Sukses

Kongres AS Loloskan Resolusi Dukung Demo Iran

Kongres AS telah meloloskan resolusi baru, yang diproduksi sebagai bentuk dukungan terhadap rangkaian demonstrasi di Iran.

Liputan6.com, Washington, DC - Kongres Amerika Serikat (US House of Representative) telah meloloskan resolusi baru, yang diproduksi sebagai bentuk dukungan terhadap rangkaian demonstrasi di Iran yang pecah pada 28 Desember 2017 lalu.
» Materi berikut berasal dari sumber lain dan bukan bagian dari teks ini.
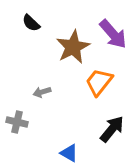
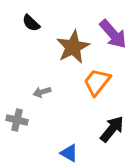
orange trapezoid: moved 2 px left
gray cross: moved 2 px up
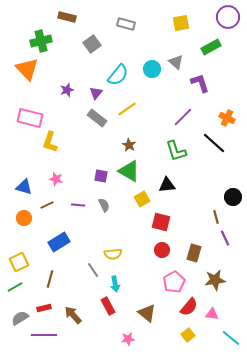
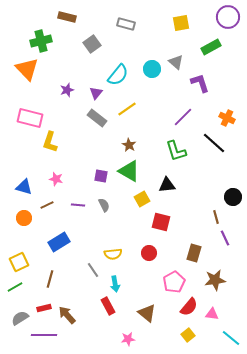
red circle at (162, 250): moved 13 px left, 3 px down
brown arrow at (73, 315): moved 6 px left
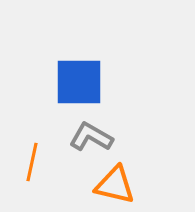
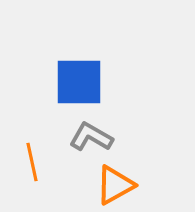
orange line: rotated 24 degrees counterclockwise
orange triangle: rotated 42 degrees counterclockwise
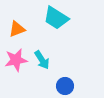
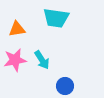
cyan trapezoid: rotated 24 degrees counterclockwise
orange triangle: rotated 12 degrees clockwise
pink star: moved 1 px left
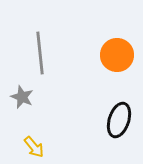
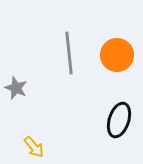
gray line: moved 29 px right
gray star: moved 6 px left, 9 px up
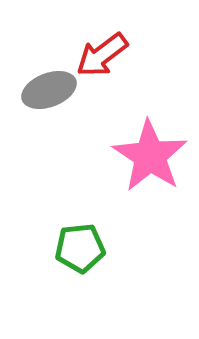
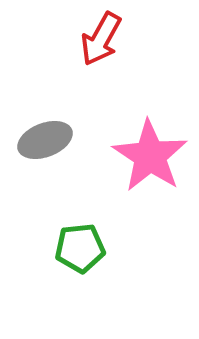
red arrow: moved 1 px left, 16 px up; rotated 24 degrees counterclockwise
gray ellipse: moved 4 px left, 50 px down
Resolusi itu menyatakan bahwa Kongres AS mendukung hak kebebasan berekspresi bagi warga Iran, termasuk salah satunya untuk menggelar aksi protes. Demikian seperti dikutip dari VOA, Rabu (10/1/2018).

Dokumen tersebut juga mengutuk pemerintahan Negeri Para Mullah yang melakukan tindakan keras -- dengan tendensi abuse of power -- dalam meredakan situasi yang memanas akibat demonstrasi itu.
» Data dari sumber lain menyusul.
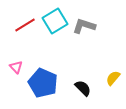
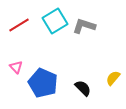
red line: moved 6 px left
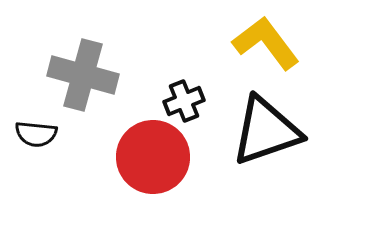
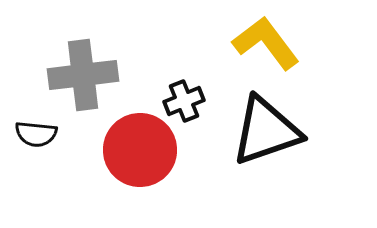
gray cross: rotated 22 degrees counterclockwise
red circle: moved 13 px left, 7 px up
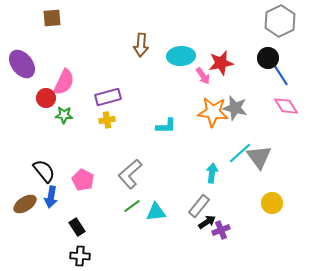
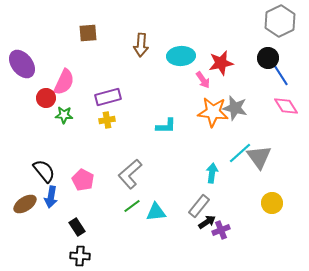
brown square: moved 36 px right, 15 px down
pink arrow: moved 4 px down
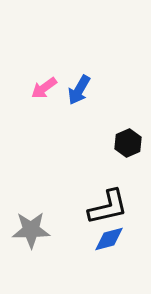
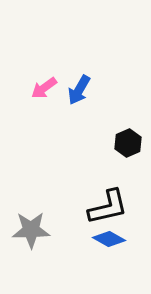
blue diamond: rotated 44 degrees clockwise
Kongres Amerika Serikat meloloskan resolusi itu dengan mekanisme pemungutan suara. Hasilnya, 415 anggota kongres mendukung resolusi dan hanya dua yang menolak.
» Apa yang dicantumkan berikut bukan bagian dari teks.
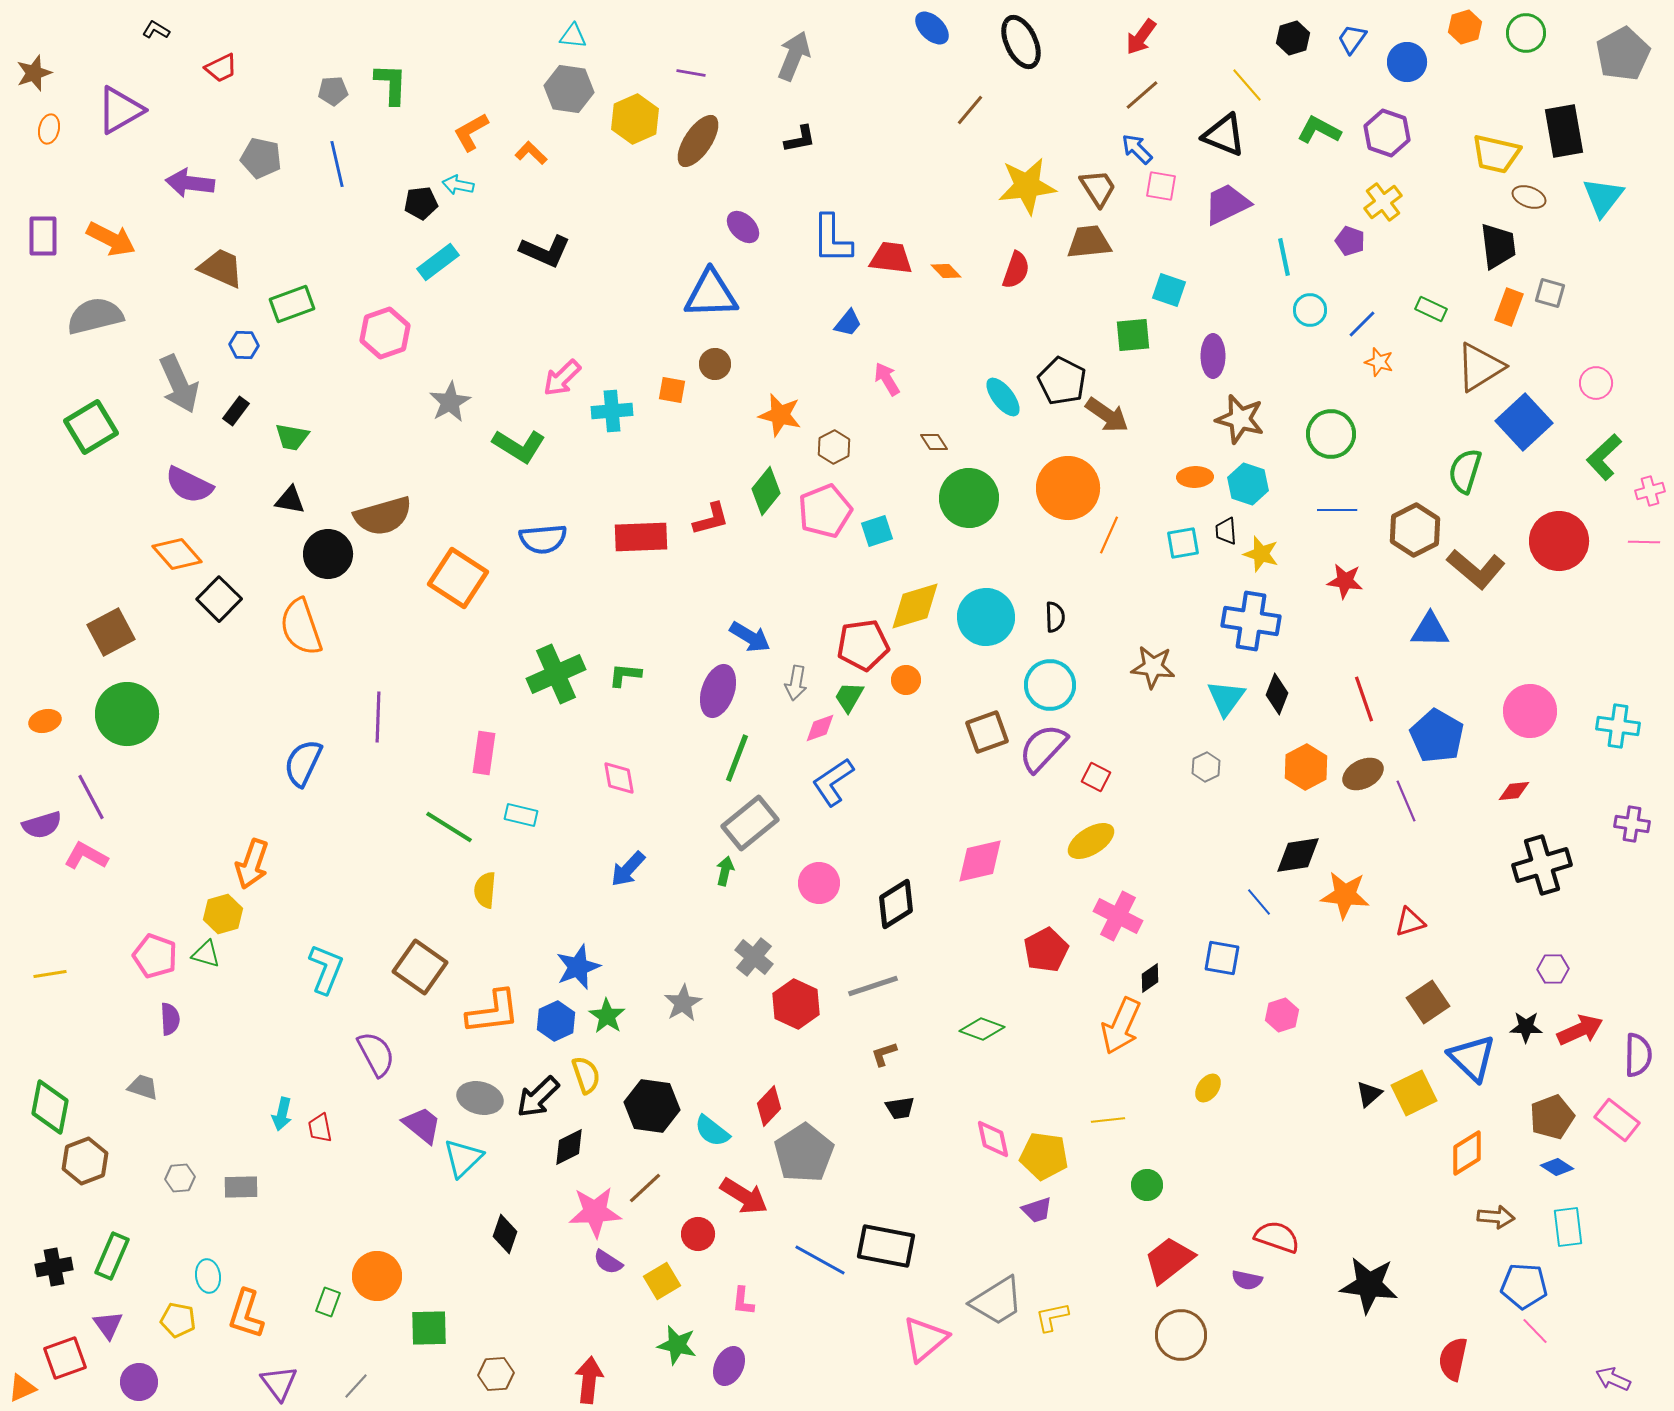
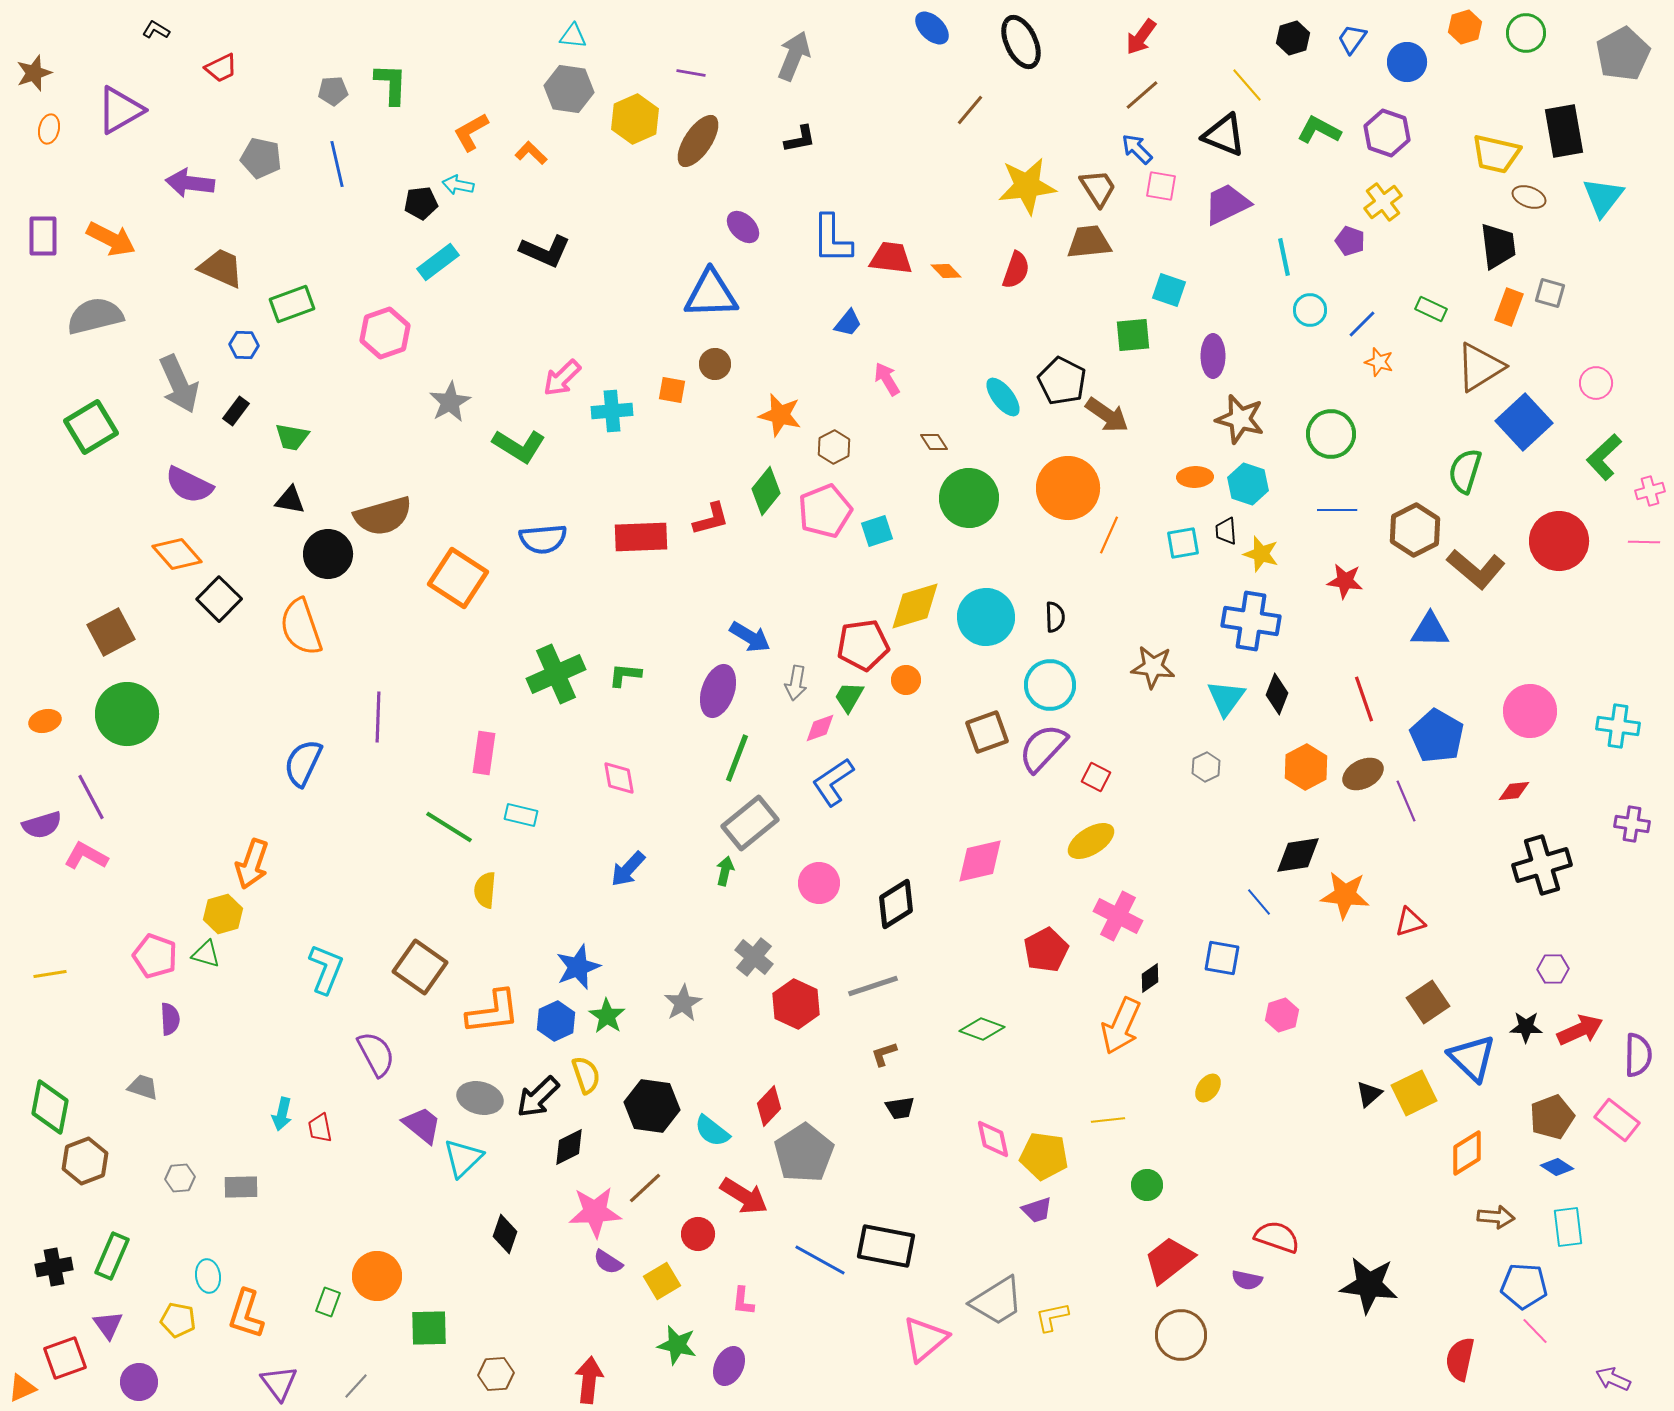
red semicircle at (1453, 1359): moved 7 px right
"Dengan lolosnya resolusi ini, kami menyatakan bahwa Amerika Serikat mendukung warga Iran," kata Ketua Komisi Luar Negeri Kongres AS, Ed Royce.

 

2 dari 3 halaman

Menjelang Voting Kongres AS Terkait Kesepakatan Nuklir Iran

Pemungutan suara soal resolusi itu dilakukan beberapa hari menjelang gelaran voting Kongres Amerika Serikat terkait Pakta Kesepakatan Nuklir Iran.

Gelaran voting dilakukan guna menanggapi keputusan Presiden AS Donald Trump yang tak ingin berkomitmen pada pakta yang bernama resmi Joint Comprehensive Plan of Action (JCPOA).

JCPOA merupakan pakta kesepakatan antara Iran dan sejumlah pihak yang terdiri dari anggota tetap Dewan Keamanan PBB (China, Prancis, Rusia, Inggris, AS), Jerman, dan Uni Eropa.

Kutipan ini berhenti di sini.